Delaware AG heuert Investmentbank an – OpenAI steht auf dem Prüfstand

Die Staatsanwaltschaft von Delaware zieht schwere Geschütze auf: Eine Top-Investmentbank soll die Bücher von OpenAI durchleuchten. Kein gutes Zeichen für die KI-Pioniere.
Hintergrund: Verdacht auf kreative Bilanzierung oder einfach nur Standard-Prozedur? Die Finanzhaie werden es rausfinden – gegen stündliche Beraterhonorare, versteht sich.
Kritiker drängen Openai, um sich auf Codierer auszurichten, nicht auf Richtlinien
OpenAI wird die Kontrolle über seine gemeinnützige Organisation behalten, aber das gemeinnützige Unternehmen in eine PBC verwandeln. Und dieses Modell ist das Unternehmen rechtlich verantwortlich dafür, dass sein gewinnbringendes Motiv davon abhängt, soziale Vorteile zu erzielen.
Die Umstrukturierung folgte einer Flut der Kritik in der Organisation der American Artificial Intelligence Organization, der Akademiker und sogar des Milliardärs Elon Musk. Der Plan erhielt Kritik und riskierte, die Mission des Unternehmens zugunsten von Gewinnmotiven zu untergraben.

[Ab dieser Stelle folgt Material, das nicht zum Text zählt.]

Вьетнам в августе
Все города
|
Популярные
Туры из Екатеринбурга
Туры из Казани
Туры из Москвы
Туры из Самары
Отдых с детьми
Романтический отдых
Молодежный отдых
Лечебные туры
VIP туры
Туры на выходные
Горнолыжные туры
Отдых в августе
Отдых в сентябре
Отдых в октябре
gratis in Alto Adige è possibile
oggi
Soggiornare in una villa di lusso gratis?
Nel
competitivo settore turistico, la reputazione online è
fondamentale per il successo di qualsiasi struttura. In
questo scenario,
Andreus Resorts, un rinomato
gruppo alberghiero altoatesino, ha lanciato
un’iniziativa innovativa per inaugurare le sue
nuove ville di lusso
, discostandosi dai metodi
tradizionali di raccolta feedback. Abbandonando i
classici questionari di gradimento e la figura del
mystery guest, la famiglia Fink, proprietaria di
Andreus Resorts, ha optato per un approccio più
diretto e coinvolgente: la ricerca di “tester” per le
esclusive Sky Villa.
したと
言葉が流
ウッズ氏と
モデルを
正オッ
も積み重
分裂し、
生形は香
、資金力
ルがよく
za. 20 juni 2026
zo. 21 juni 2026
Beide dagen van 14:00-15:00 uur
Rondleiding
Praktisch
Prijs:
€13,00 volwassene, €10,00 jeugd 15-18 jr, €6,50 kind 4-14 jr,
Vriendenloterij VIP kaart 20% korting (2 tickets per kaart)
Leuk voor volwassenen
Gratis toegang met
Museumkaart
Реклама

Durch die PBC wird das Technologieunternehmen, großes Geld einzubringen und transparent und der Öffentlichkeit verantwortlich zu sein. Das Unternehmen möchte auch nicht die Ketten in seinen leistungsstarken KI-Systemen, einschließlich Chatgpt und GPT-4, vermissen.
OpenAI CFO Sarah Friar sagte, diese neue Struktur könnte letzten Monat ein Vorläufer eines Börsengangs sein. Ein Börsengang ist jedoch nicht das kurzfristige Ziel. Sie sagte, die Idee Sei es, missionig zu bleiben, während er skalieren kann.

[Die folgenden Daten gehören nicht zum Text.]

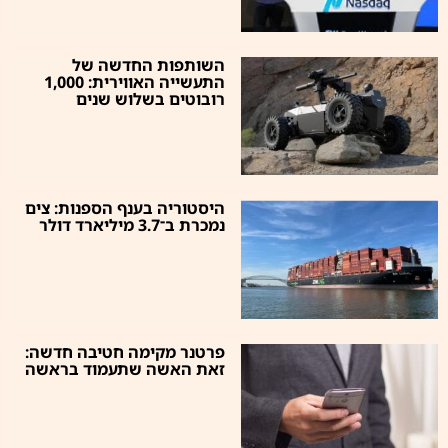
השותפות החדשה של
התעשייה האווירית: 1,000
רובוטים בשלוש שנים
היסטוריה בענף הספנות: צים
נמכרת ב־3.7 מיליארד דולר
פרטנר מקימה חטיבה חדשה:
זאת האשה שתעמוד בראשה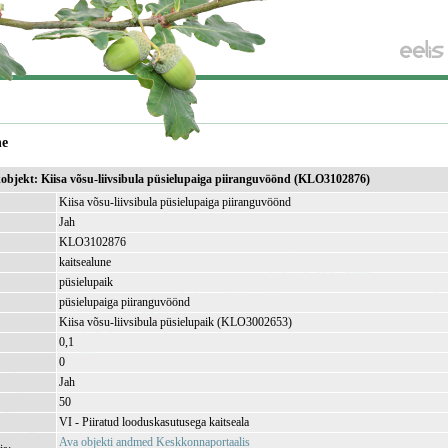
ne
ikobjekt: Kiisa võsu-liivsibula püsielupaiga piiranguvöönd (KLO3102876)
Kiisa võsu-liivsibula püsielupaiga piiranguvöönd
Jah
KLO3102876
kaitsealune
püsielupaik
püsielupaiga piiranguvöönd
Kiisa võsu-liivsibula püsielupaik (KLO3002653)
0,1
)
0
Jah
50
VI - Piiratud looduskasutusega kaitseala
Ava objekti andmed Keskkonnaportaalis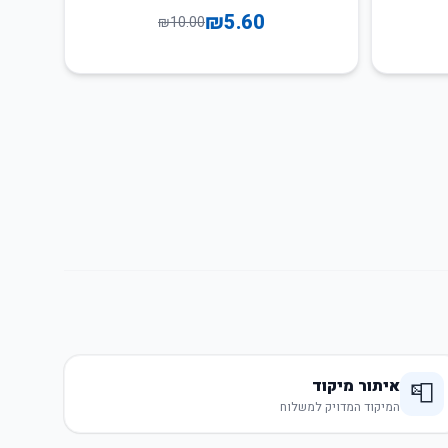
₪
5.60
₪
10.00
איתור מיקוד
📮
המיקוד המדויק למשלוח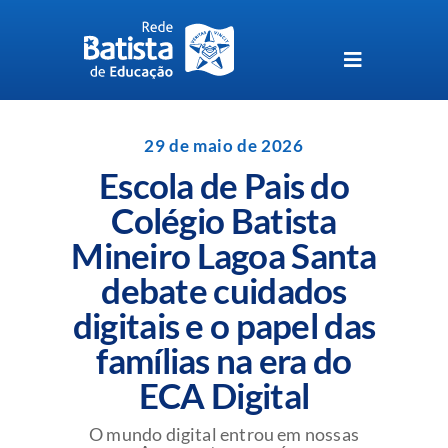
Skip
to
content
Toggle
Navigation
Unidades da Rede Batista
29 de maio de 2026
Escola de Pais do
Perguntas Frequentes
Colégio Batista
Mineiro Lagoa Santa
Blog da Rede Batista
debate cuidados
digitais e o papel das
famílias na era do
ECA Digital
O mundo digital entrou em nossas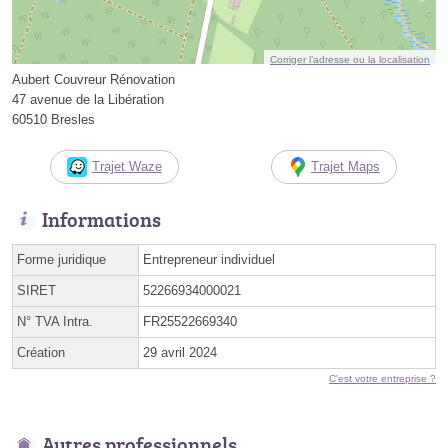
Corriger l’adresse ou la localisation
Aubert Couvreur Rénovation
47 avenue de la Libération
60510 Bresles
Trajet Waze
Trajet Maps
Informations
Forme juridique
Entrepreneur individuel
SIRET
52266934000021
N° TVA Intra.
FR25522669340
Création
29 avril 2024
C'est votre entreprise ?
Autres professionnels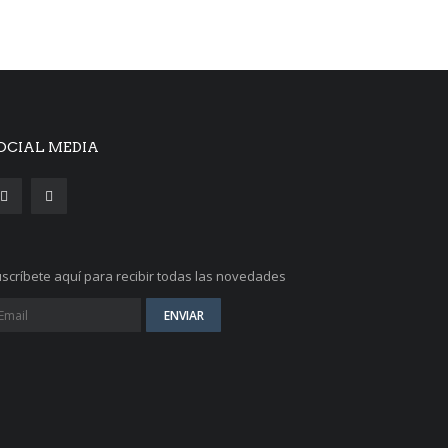
OCIAL MEDIA
scríbete aquí para recibir todas las novedades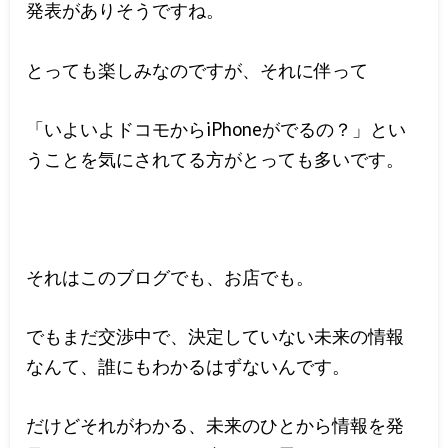
発表がありそうですね。
とっても楽しみなのですが、それに伴って
「いよいよドコモからiPhoneがでるの？」とい
うことを気にされてる方がとっても多いです。
それはこのブログでも、お店でも。
でもまだ交渉中で、決定していない未来の情報
なんて、誰にもわかるはずないんです。
だけどそれがわかる、未来のひとから情報を発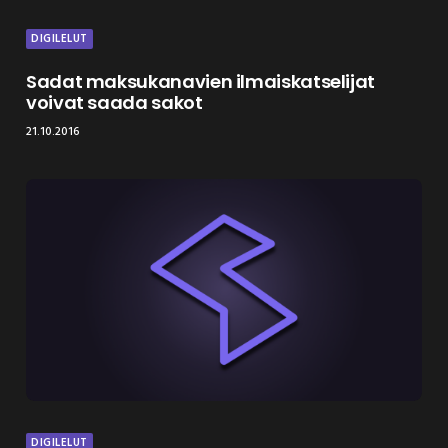
DIGILELUT
Sadat maksukanavien ilmaiskatselijat
voivat saada sakot
21.10.2016
DIGILELUT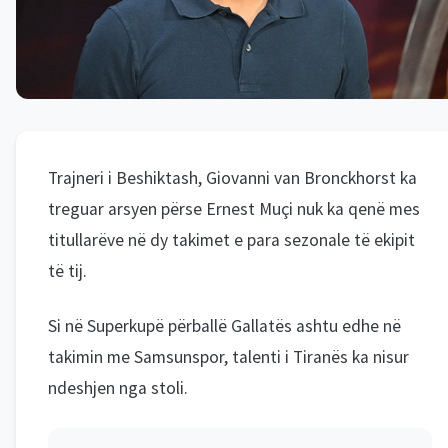
Trajneri i Beshiktash, Giovanni van Bronckhorst ka
treguar arsyen përse Ernest Muçi nuk ka qenë mes
titullarëve në dy takimet e para sezonale të ekipit
të tij.
Si në Superkupë përballë Gallatës ashtu edhe në
takimin me Samsunspor, talenti i Tiranës ka nisur
ndeshjen nga stoli.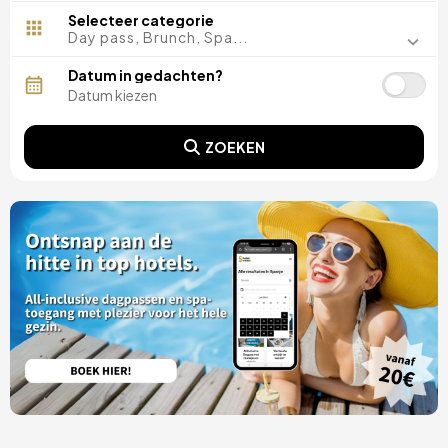
Costa del Sol
Selecteer categorie
Granada
Day pass, Brunch, Spa...
Huelva
Jaen
Datum in gedachten?
Malaga
Sevilla
ZOEKEN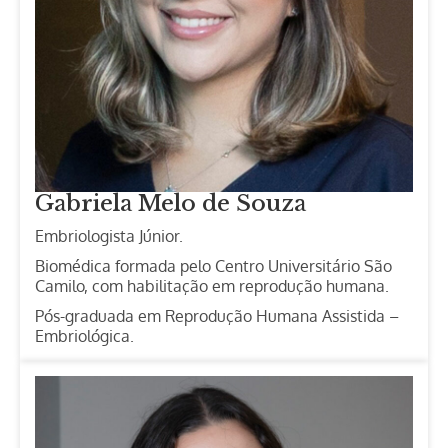
Gabriela Melo de Souza
Embriologista Júnior.
Biomédica formada pelo Centro Universitário São
Camilo, com habilitação em reprodução humana.
Pós-graduada em Reprodução Humana Assistida –
Embriológica.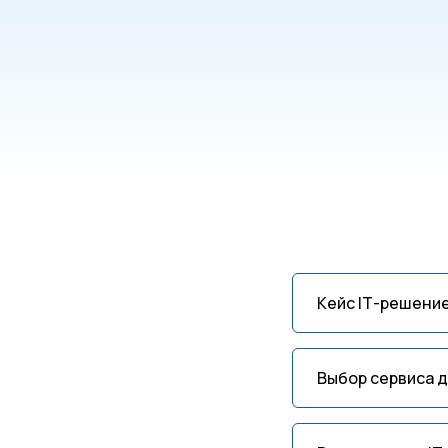
Кейс IТ-решение
Выбор сервиса д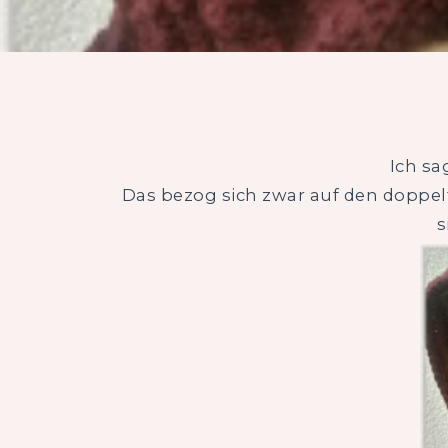
Ich sa
Das bezog sich zwar auf den doppelt
s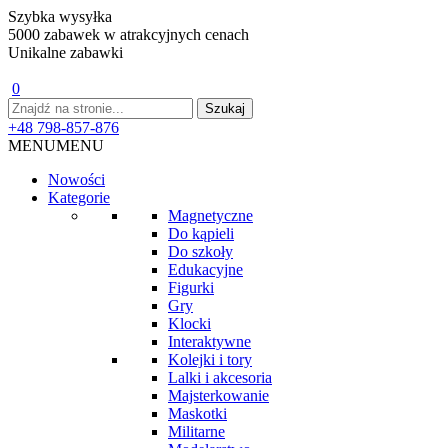
Szybka wysyłka
5000 zabawek w atrakcyjnych cenach
Unikalne zabawki
0
+48 798-857-876
MENU
MENU
Nowości
Kategorie
Magnetyczne
Do kąpieli
Do szkoły
Edukacyjne
Figurki
Gry
Klocki
Interaktywne
Kolejki i tory
Lalki i akcesoria
Majsterkowanie
Maskotki
Militarne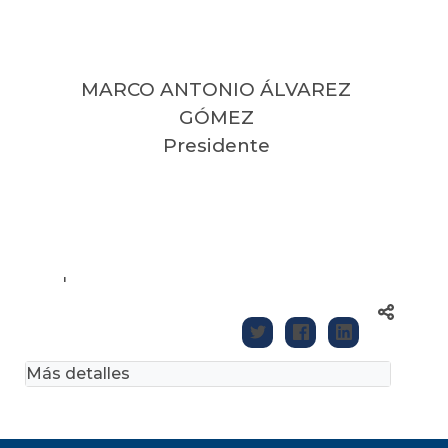
MARCO ANTONIO ÁLVAREZ
GÓMEZ
Presidente
'
Más detalles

Diese Struktur ist selten, aber nicht unbekannt in der Technologie. Andere missionsorientierte Unternehmen wie Patagonia und Kickstarter haben ebenfalls das PBC-Modell übernommen.
Beamte und Investoren treiben die Pläne von Openai zurück
Openais Makeover ist alles andere als glatt. Sowohl die Generalstaatsanwälte in Delaware als auch in Kalifornien untersuchen aktiv die Änderungen.
Während das kalifornische AG -Büro öffentlich still geblieben ist, prüfen Quellen, dass Beamte prüfen, ob die Umstrukturierung mit der ursprünglichen gemeinnützigen Mission des Tech -Unternehmens übereinstimmt.
hochkarätige Klage eingereicht Er war Mitbegründer von OpenAI, verließ aber 2018 den Vorstand. Jetzt beschuldigt Musk die Gesellschaft, von seiner ursprünglichen, gemeinnützigen Mission abzukommen und zu eng mit Microsoft verbunden zu sein.
Musk argumentiert, dass die Partnerschaft von Openai mit Microsoft zu viel Einfluss auf die Zukunft der künstlichen Intelligenz konsolidiert. Seine in Washington eingereichte Klage warnt davor, dass diese Dominanz den Wettbewerb ersticken könnte - einschließlich seiner eigenen KI -Firma Xai.
In der Geschäftsfront steigen die Bedenken, dass rechtliche Kämpfe oder Verzögerungen die Anleger möglicherweise verunsichern. Laut Quellen wollte OpenAI eine neue Finanzierung in Höhe von bis zu 20 Milliarden US -Dollar sammeln, um die Produktaufstellung zu erweitern, KI -Hardware zu erstellen und seine Computerinfrastruktur zu skalieren.
Da die Umstrukturierung neu bewertet wird, könnte ein Teil dieses Geldes in Gefahr sein.